Silent blocking is a start, but you need visibility.

# guardrail/logger.py
import json
import time
from pathlib import Path

LOG_PATH = Path("logs/guardrail.jsonl")
LOG_PATH.parent.mkdir(exist_ok=True)

async def log_flag(chunk: str, scores: dict, user_id: str = "anonymous"):
    entry = {
        "ts": time.time(),
        "user_id": user_id,
        "chunk": chunk[:200],  # Truncate PII risk
        "toxic": scores["toxic"],
        "biased": scores["biased"],
        "details": scores.get("details", {})
    }
    with open(LOG_PATH, "a") as f:
        f.write(json.dumps(entry) + "\n")

Pipe guardrail.jsonl into your existing log aggregator (Datadog, Loki, CloudWatch). Set an alert if toxic > 0.9 events exceed 5 per hour — that's a signal someone is actively probing your system.

Example Datadog dashboard showing toxicity event spikes Flagged events over 24 hours — the spike at 14:00 shows an active probing session

Step 5: Add Demographic Bias Auditing (Offline)

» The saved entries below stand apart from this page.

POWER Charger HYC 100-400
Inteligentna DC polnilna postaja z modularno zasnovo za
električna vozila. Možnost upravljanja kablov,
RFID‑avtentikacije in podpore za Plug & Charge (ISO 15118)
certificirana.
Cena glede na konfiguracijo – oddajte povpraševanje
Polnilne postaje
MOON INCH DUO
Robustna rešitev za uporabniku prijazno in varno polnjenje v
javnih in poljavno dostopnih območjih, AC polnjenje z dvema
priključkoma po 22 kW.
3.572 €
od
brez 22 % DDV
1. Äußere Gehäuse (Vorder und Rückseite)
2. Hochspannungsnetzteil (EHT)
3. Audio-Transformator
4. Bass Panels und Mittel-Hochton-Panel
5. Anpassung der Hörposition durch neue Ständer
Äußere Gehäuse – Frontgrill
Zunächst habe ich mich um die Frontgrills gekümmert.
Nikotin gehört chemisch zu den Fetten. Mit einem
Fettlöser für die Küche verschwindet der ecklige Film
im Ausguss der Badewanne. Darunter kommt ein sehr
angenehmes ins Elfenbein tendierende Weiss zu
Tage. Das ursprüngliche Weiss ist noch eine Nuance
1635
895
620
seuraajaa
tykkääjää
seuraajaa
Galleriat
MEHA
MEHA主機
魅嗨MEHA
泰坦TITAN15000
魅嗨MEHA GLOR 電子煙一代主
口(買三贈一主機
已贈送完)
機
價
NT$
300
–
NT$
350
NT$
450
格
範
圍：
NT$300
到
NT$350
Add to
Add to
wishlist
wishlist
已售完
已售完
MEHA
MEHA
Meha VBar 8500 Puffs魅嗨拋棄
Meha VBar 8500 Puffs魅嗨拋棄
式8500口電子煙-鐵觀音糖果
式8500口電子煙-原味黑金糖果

Real-time scoring catches acute toxicity. Demographic bias is subtler — you need periodic offline analysis across your full output corpus.

# scripts/bias_audit.py
import json
from pathlib import Path
from guardrail.scorer import OutputScorer

scorer = OutputScorer()

def audit_logs(log_path: str, sample_size: int = 500):
    entries = []
    with open(log_path) as f:
        for line in f:
            entries.append(json.loads(line))
    
    # Sample recent non-flagged output for bias patterns
    sample = entries[-sample_size:]
    bias_scores = [scorer.score(e["chunk"])["biased"] for e in sample]
    
    avg_bias = sum(bias_scores) / len(bias_scores)
    high_bias = [s for s in bias_scores if s > 0.5]
    
    print(f"Avg bias score: {avg_bias:.3f}")
    print(f"High-bias outputs (>0.5): {len(high_bias)} / {len(sample)}")
    
    if avg_bias > 0.15:
        print("⚠️  Average bias elevated — review prompt templates and system instructions")
    
    return avg_bias, high_bias

Run this weekly via cron. If average bias trends up, your system prompt or few-shot examples may be the source — not just edge-case user inputs.

Verification

# Run a quick smoke test
python -c "
from guardrail.scorer import OutputScorer
s = OutputScorer()
print(s.score('I hate all people from that country'))
print(s.score('Here is how to bake a chocolate cake'))
"

You should see:

First call: flagged: True, toxic > 0.7
Second call: flagged: False, scores near 0.0

# Test the streaming gateway
python -m pytest tests/test_gateway.py -v

What You Learned

A sentence-buffered streaming guardrail adds 20–80ms latency overhead — acceptable for most chat UIs
detoxify covers acute toxicity well; demographic bias needs a second model like d4data/bias-detection-model
Thresholds matter more than model choice — start conservative, tune based on your domain
Real-time blocking + offline auditing cover different threat surfaces — you need both

Limitation: These classifiers are English-first. Multilingual content needs detoxify('multilingual') and separate bias models per language. Coverage drops significantly for low-resource languages.

When NOT to use this: If you're running a medical, legal, or crisis support application, this layer is necessary but not sufficient. You'll also need human review queues and domain-specific classifiers.

Tested on Python 3.12, PyTorch 2.3, detoxify 0.5.2, transformers 4.40. Works with any async LLM client (OpenAI, Anthropic, local via Ollama).